BERKELEY, CA -- A team of scientists from two national laboratories reached a supercomputing milestone this weekend, getting their simulation of metallic magnetism to run at 1.002 Teraflops -- more than one trillion calculations per second.

The achievement, reached using a 1,480-processor Cray T3E supercomputer at the manufacturer's facility in Minnesota, caps an already remarkable scaling up of the code to run on increasingly powerful massively parallel supercomputers. Over the summer, the team of scientists at Oak Ridge National Laboratory working with the National Energy Research Scientific Computing Center (NERSC) at the Lawrence Berkeley National Laboratory performed a 1,024-atom first-principles simulation of metallic magnetism in iron which ran at 657 Gigaflops (billions of calculations per second) on a 1024-processor Cray/SGI T3E supercomputer. This success made them finalists for the Gordon Bell Prize, awarded annually to honor the best achievement in high-performance computing. The team, which also includes collaborators at the Pittsburgh Supercomputing Center and the University of Bristol (UK), are finalists for the prize for their parallel computer simulation of metallic magnetism.

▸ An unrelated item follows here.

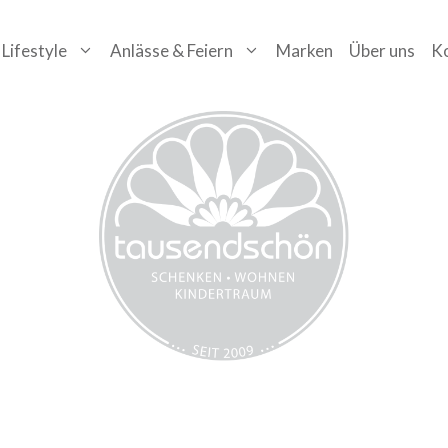
Lifestyle
Anlässe & Feiern
Marken
Über uns
K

Funded as one of the U.S. Department of Energy's Grand Challenges, the group developed the computer code to provide a better microscopic understanding of metallic magnetism, which has applications in fields ranging from computer data storage to power generation and utilization.

Given annually at SC98, the annual conference of high-performance computing and networking, the Gordon Bell Prize recognizes the best accomplishment in high-performance computing. The Oak Ridge-NERSC group was nominated in the category for highest computer speed using a real-world application. The winner of this year's prize will be announced during the conference on Thursday, Nov. 12, in Orlando, Fla.

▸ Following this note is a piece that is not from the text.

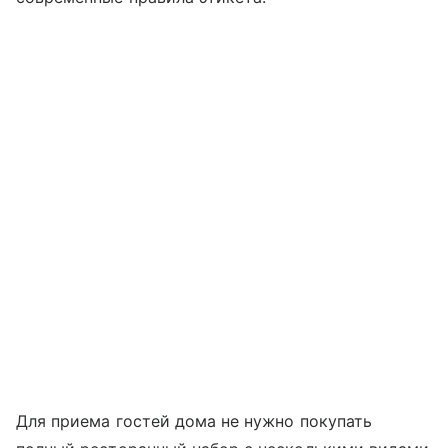
Для приема гостей дома не нужно покупать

Although parallel supercomputers are the world's fastest computers -- capable of performing hundreds of billions of calculations per second -- realizing their potential often requires writing complex computer codes as well as reformulating the scientific approach to problems so that the codes scale up efficiently on these types of machines.

In developing this code for parallel computers the researchers were forced to rethink their formulation of the basic physical phenomena. The code was originally developed with Intel Paragon machines at ORNL's Center for Computational Science (CCS) in mind and has exhibited linear scale up to 1024-processors on an Intel XPS-150.

"One of the goals of this project is to address critical materials problems on the microstructural scale to better understand the properties of real materials. A major focus of our research is to establish the relationship between technical magnetic properties and microstructure based on fundamental physical principles," said Malcolm Stocks, a scientist in Oak Ridge's Metals and Ceramics Division and leader of the project. "The capability to design magnetic materials with specific and well-defined properties is an essential component of the nation's technological future."

In May and June of this year, the research team ran successively larger calculations on a series of bigger and more powerful Cray supercomputers. After the simulation code attained a speed of 276 Gflops on the Cray T3E-900 512-processor supercomputer at NERSC, the group arranged for use of an even faster T3E-1200 at Cray Research Inc. and achieved 329 Gflops. They were then given dedicated time on a T3E600 1024-processor machine at the NASA Goddard Space Flight Center which allowed them to perform crucial code development work and testing before the final run at 657 Gflops on a T3E1200 1024-processor machine at a U.S. government site.

"These increases in the performance levels demonstrate both the power and the capabilities of parallel computers -- a code can be scaled up so that it not only runs faster but allows us to study larger systems and new phenomena that cannot be studied on smaller machines," said Andrew Canning, a physicist in NERSC's Scientific Computing Group who worked with the Oak Ridge team on this project.

The Gordon Bell Award work was part of a larger Department of Energy Grand Challenge Project on Materials, Methods, Microstructure and Magnetism between ORNL, Ames Laboratory (Iowa), Brookhaven National Laboratory, NERSC and the Center for Computational Science and the Computer Science and Mathematics Divisions at ORNL.

"As the Department of Energy's national facility for computational science, we see this achievement by the Grand Challenge team as a major breakthrough in high-performance computing," said NERSC Division Director Horst Simon. "Unlike other recently published records, this is a real application running on an operational production machine and delivering real scientific results. NERSC is proud to have been a partner in this effort."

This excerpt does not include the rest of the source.